The Constituent Assembly, however, is currently paralyzed by the most recent string of protests and debates that began when the delegates from the Chuquisaca department, of which Sucre is the capital, forwarded a proposal to move the political and legislative capital from La Paz to Sucre, which is also the judicial capital of Bolivia. Such a move would shower the sleepy colonial town in Bolivia's low lands with investment and a renewed international focus. It would also represent a defeat for Morales, whose power center remains in the Bolivian highlands surrounding La Paz.


Reacting to the proposal, a massive gathering of Morales' supporters staged a protest on 20 July.
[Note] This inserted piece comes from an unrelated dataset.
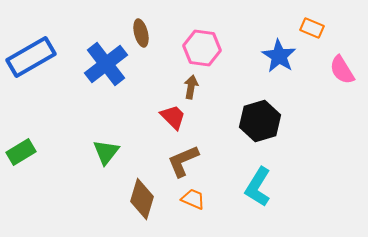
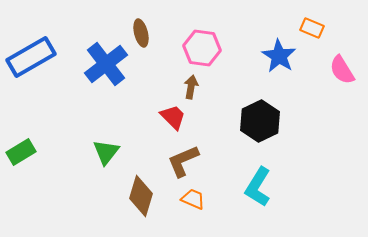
black hexagon: rotated 9 degrees counterclockwise
brown diamond: moved 1 px left, 3 px up
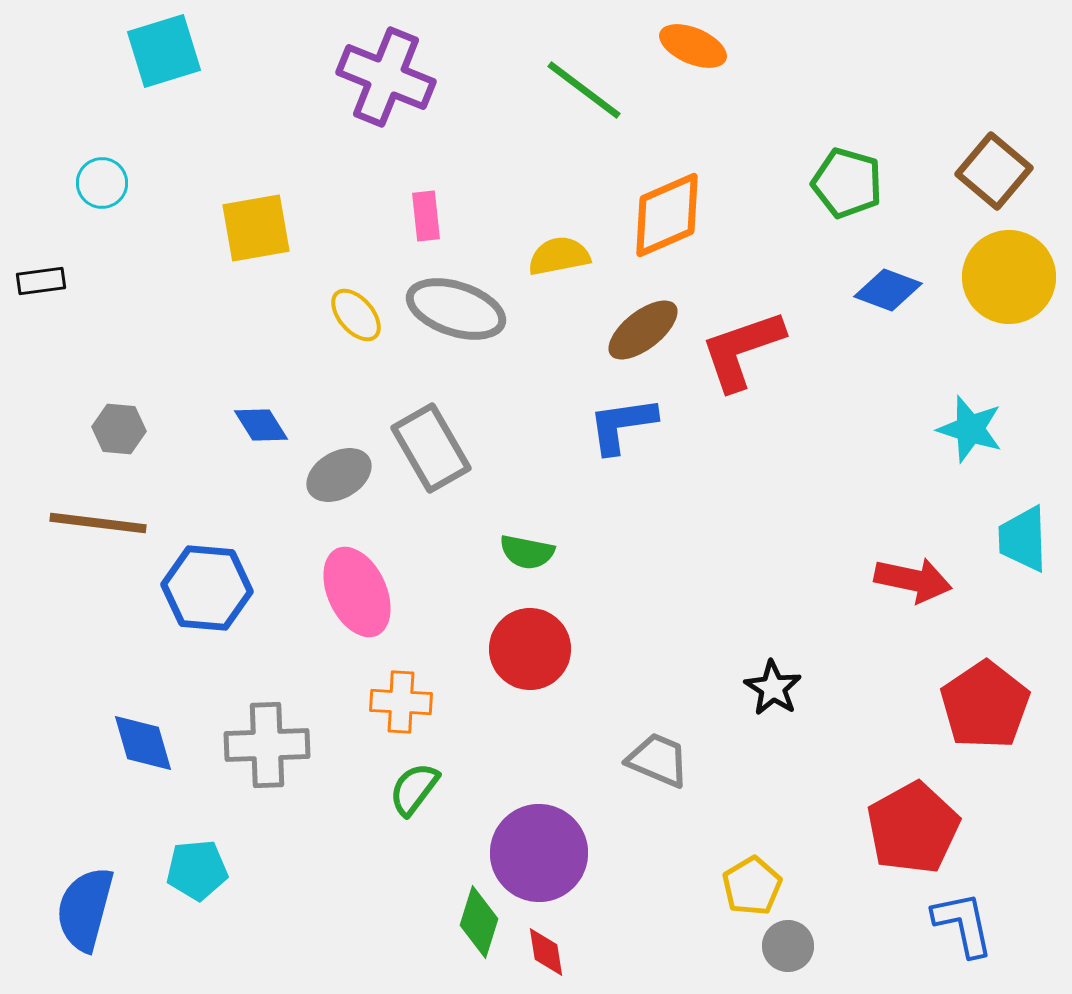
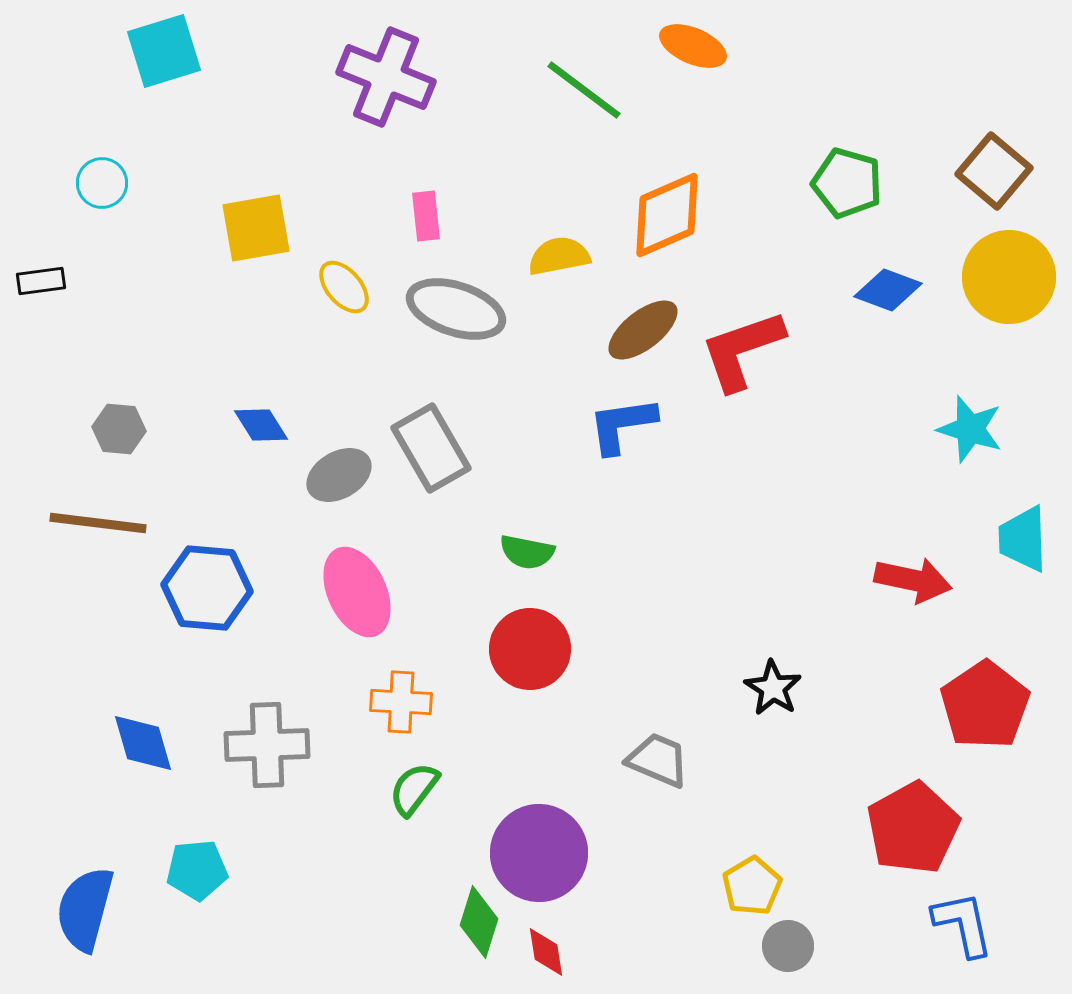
yellow ellipse at (356, 315): moved 12 px left, 28 px up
The president declared at the time that such legal considerations were not under the jurisdiction of the CA. Soon after, on 15 August, CA members rejected the proposal to consolidate the country's capital in Sucre. But rather than stop the protests, it appears to have add fuel to the flames. By 23 August, the CA was officially suspended.


Since 16 August, Sucre has remained under intense social and political pressure from the two halves of the Bolivian voting public, each staking a claim for or against moving the capital from La Paz to Sucre. Half of the protesting public supports Quiroga and his political aspirations to create an autonomous zone of Bolivia's eastern low land departments – Tarija, Santa Cruz, Beni and Pando – often referred to as the "half-moon departments." These departments are also Bolivia's most resource-rich lands and the cradle of Bolivia's revenue-generating natural gas deposits. The other half supports Morales and a very progressive new constitution that according to Morales supporters wrests power from the hands of Bolivia's traditional political elite, represented by Quiroga and enshrined in the country's current constitution.


Some observers agree the proposal to consolidate the capital in Sucre was an attempt to derail the CA. So far it appears to have worked. Adding further pressure on Morales, a general strike across the expanse of Bolivia's "half-moon" region was called for 28 August. It is likely a litmus test for the amount of social currency Quiroga and PODEMOS have earned since Quiroga lost to Morales in the 2005 presidential elections.


For all the social tension outside observers have noted, at least one Bolivian analyst regards the current situation as a necessary part of change. "We have the uncanny ability to go to the edge and not fall off," Eduardo Gamarra, a Bolivian political scientist told the LA Times in a 5 August article. He believes there will be compromise, eventually.


Many articles will be included in the final version of the Constitution, to be ratified by Bolivian voters after the CA comes to a close in December. Yet according to an agreement between MAS and PODEMOS, among other representatives, a prior referendum will be held to vote on the inclusion or exclusion of those articles not approved by the CA with a two-thirds quorum. Many of these articles are the most contentious subjects of land distribution and autonomy for the half-moon region.


In the end, despite all the protests and some violence, it will be the Bolivian voting public that decides the fate of its future, enshrined in a new constitution that it alone ratifies.